What bird is that? Machine learning on audio data

To be honest I've never worked with audio data in a professional setting. During college you learn about spectrograms, how Fourier transforms work, maybe something on speech recognition, but that is where it stopped, at least for me. So I decided it was time to start a project where I use machine learning on audio data.

As someone who works with machine learning algorithms almost every day and tries to stay up to date with developments in research on this topic, I was surprised by how little I read about applications on audio data apart from research on speech recognition. Of course there is a lot of research on this topic, but somehow there is less attention for it than for other applications.

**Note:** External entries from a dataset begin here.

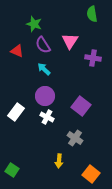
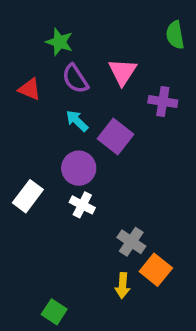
green semicircle: (92, 14) -> (175, 35), moved
purple square: (81, 106) -> (116, 137), moved
yellow arrow: (59, 161) -> (123, 286), moved
green square: (12, 170) -> (54, 312), moved
orange square: (91, 174) -> (156, 270), moved

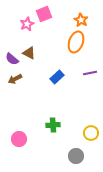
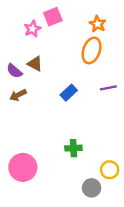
green cross: (53, 125) -> (73, 148), moved
yellow circle: (91, 133) -> (110, 170), moved
pink circle: (19, 139) -> (23, 167), size x1.5

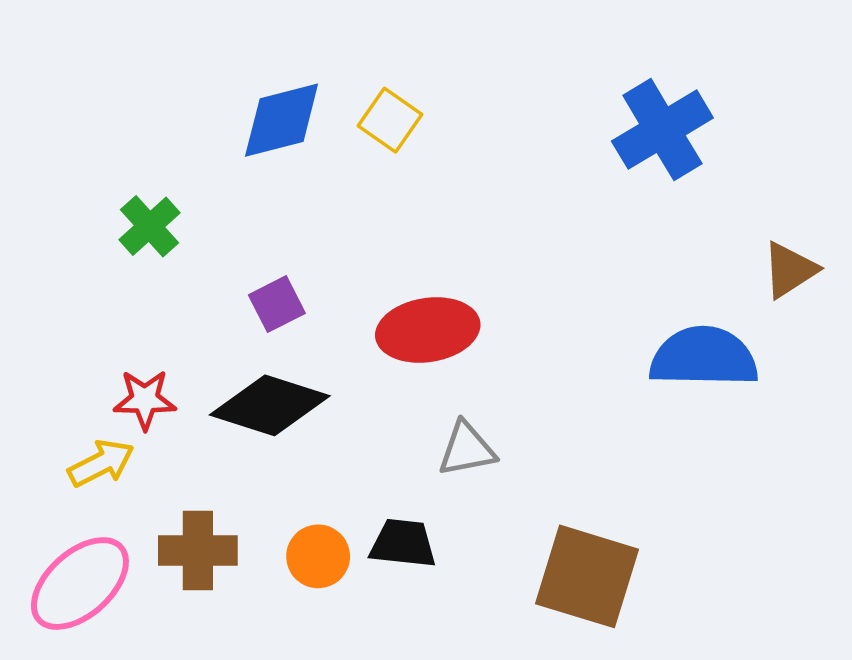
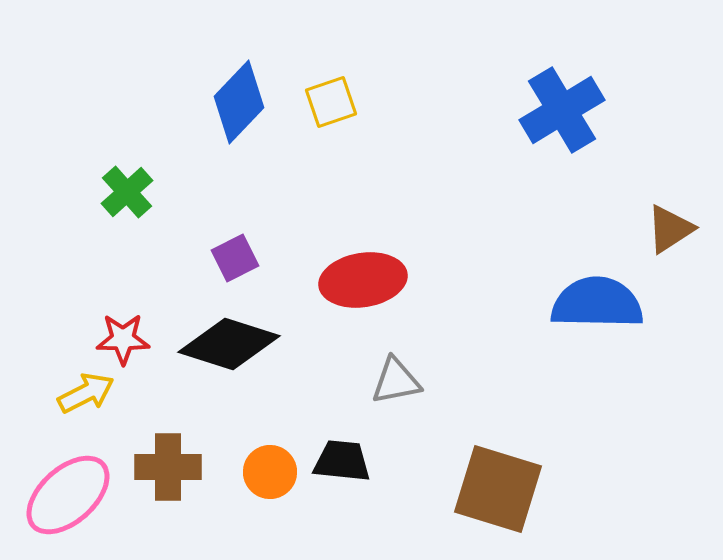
blue diamond: (282, 120) -> (239, 102), turned -32
yellow square: (390, 120) -> (331, 102), turned 36

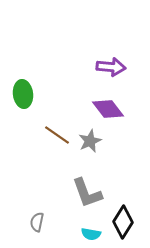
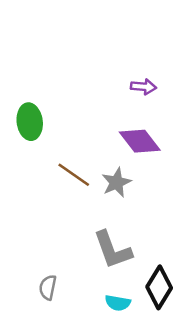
purple arrow: (111, 67) -> (144, 87), size x0.7

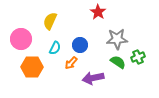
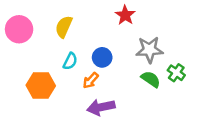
pink circle: (21, 39) -> (19, 29), moved
green cross: (138, 57) -> (176, 73), turned -32
purple arrow: (93, 78) -> (101, 107), moved

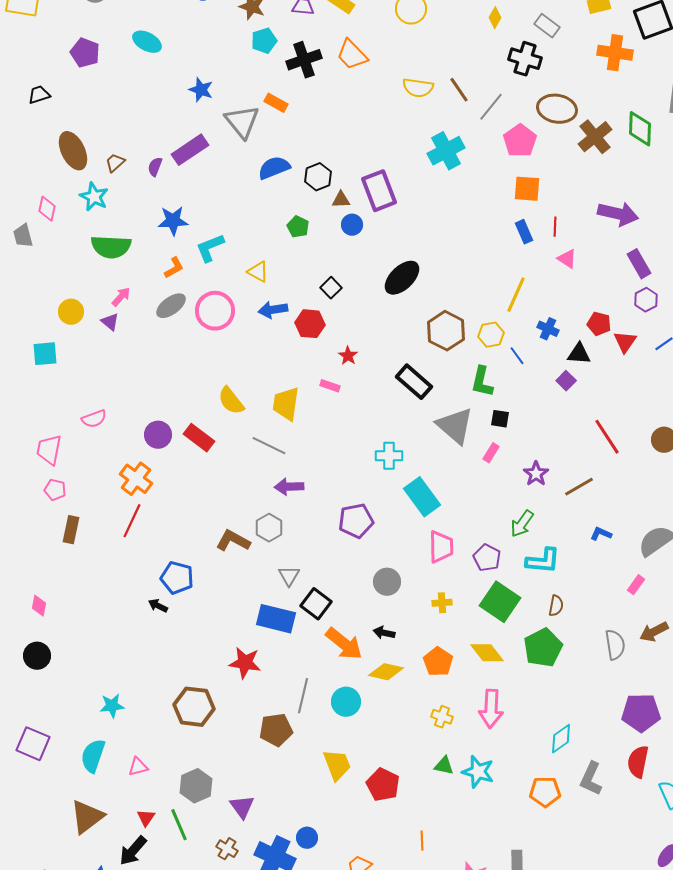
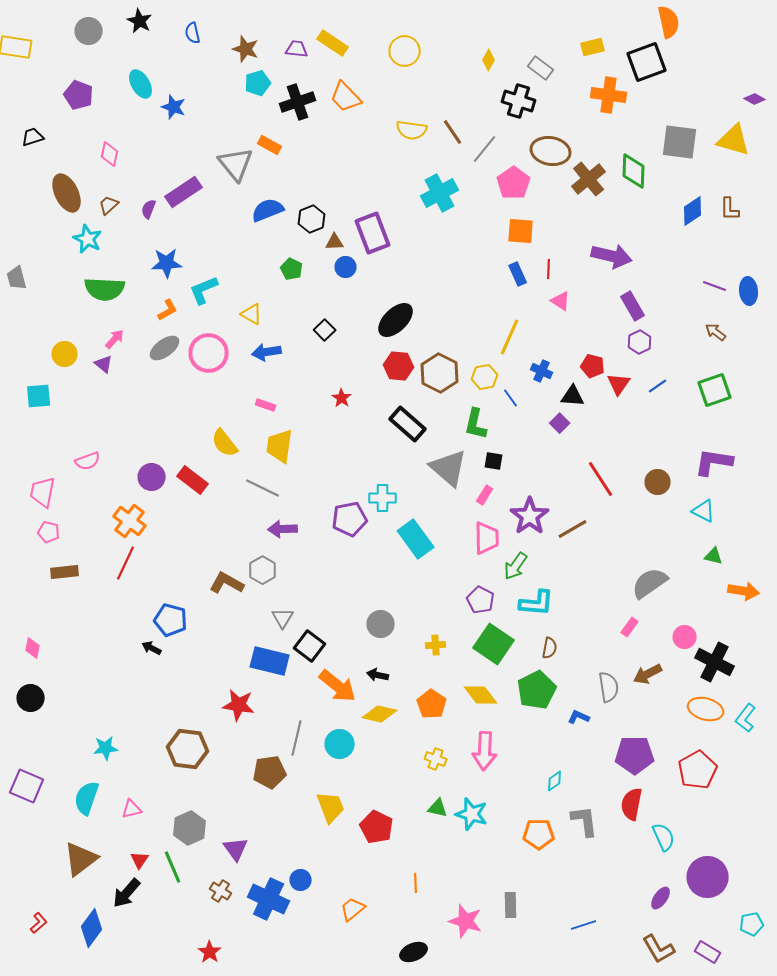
cyan ellipse: (147, 42) -> (141, 84), turned 32
blue star: (201, 90) -> (174, 107), moved
pink diamond: (47, 209) -> (110, 154), moved
red hexagon: (310, 324) -> (399, 366), moved
pink rectangle: (330, 386) -> (266, 405), moved
purple star: (536, 474) -> (530, 516), size x1.5
purple pentagon: (356, 521) -> (350, 519), moved
brown rectangle: (71, 530) -> (65, 572), turned 72
blue L-shape: (601, 534) -> (579, 717), moved
pink trapezoid: (441, 547) -> (487, 538), moved
cyan diamond: (561, 739) -> (555, 781), size x0.7
gray L-shape: (591, 779) -> (585, 821), turned 148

Most machine learning applications are applied on one of the following types of data:

Numerical data
Text
Images
Audio

Numerical data is easy, as algorithms expect numbers as input. So predicting the price of a house based on some indicators such as the number of rooms and size of the garden is relatively straightforward. When we turn to images, one would expect it to become a lot more difficult, but images are also just numbers. Depending on the color model that is used to encode the image, every pixel is represented by a few numbers. In the case of the well known RGB color model, there are 3 values (integers) between 0 and 255 describing the color (amount of red, green and blue) of every pixel as can be seen in the image below. This image of 7 by 7 pixels can be fully represented by 147 integers.

Image representation using the RGB color model (Source)

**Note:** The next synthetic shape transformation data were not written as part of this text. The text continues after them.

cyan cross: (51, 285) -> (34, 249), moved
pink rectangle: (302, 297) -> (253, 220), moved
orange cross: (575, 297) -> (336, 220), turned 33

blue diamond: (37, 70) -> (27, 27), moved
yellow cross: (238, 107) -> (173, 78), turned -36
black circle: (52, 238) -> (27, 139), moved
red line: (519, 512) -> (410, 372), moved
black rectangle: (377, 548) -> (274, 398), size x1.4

So whenever we want to use some algorithm to predict for instance the class of an image, we can flatten these 3 matrices and make a vector representation for an image. I should note here that flattening the input is only necessary for some algorithms or networks, while for instance Convolutional Neural Networks (CNNs) can deal with two or even three dimensional input data.

Text is the first kind of data that is not directly represented by numbers when you store it on a computer. Written text is just written text. There are multiple solutions to this problem, I will quickly explain two of them:

The first solution to this problem is using a Bag of Words (BoW) model, where each word is mapped to an integer. This is a relatively simple solution, where you only need to store a mapping from words to integers. This approach, however, has as downside that similar words do not have a similar representation.
That's why multiple researchers came up with the idea of learning a numerical vector representation for words that captures their meaning. Back in 2013, Mikilov and his colleagues introduced a very elegant solution called word2vec. In this framework, a model learns a vector representation of a word by looking at the words around it in a large database of text. Transforming every word into a numerical representation, also called a word embedding, allows us to get a numerical representation of a sentence by simply summing the vectors of all words in the sentence (although this is not the best method). This vector can in turn be used as input to an algorithm, for instance to predict the sentiment of a sentence or paragraph of text.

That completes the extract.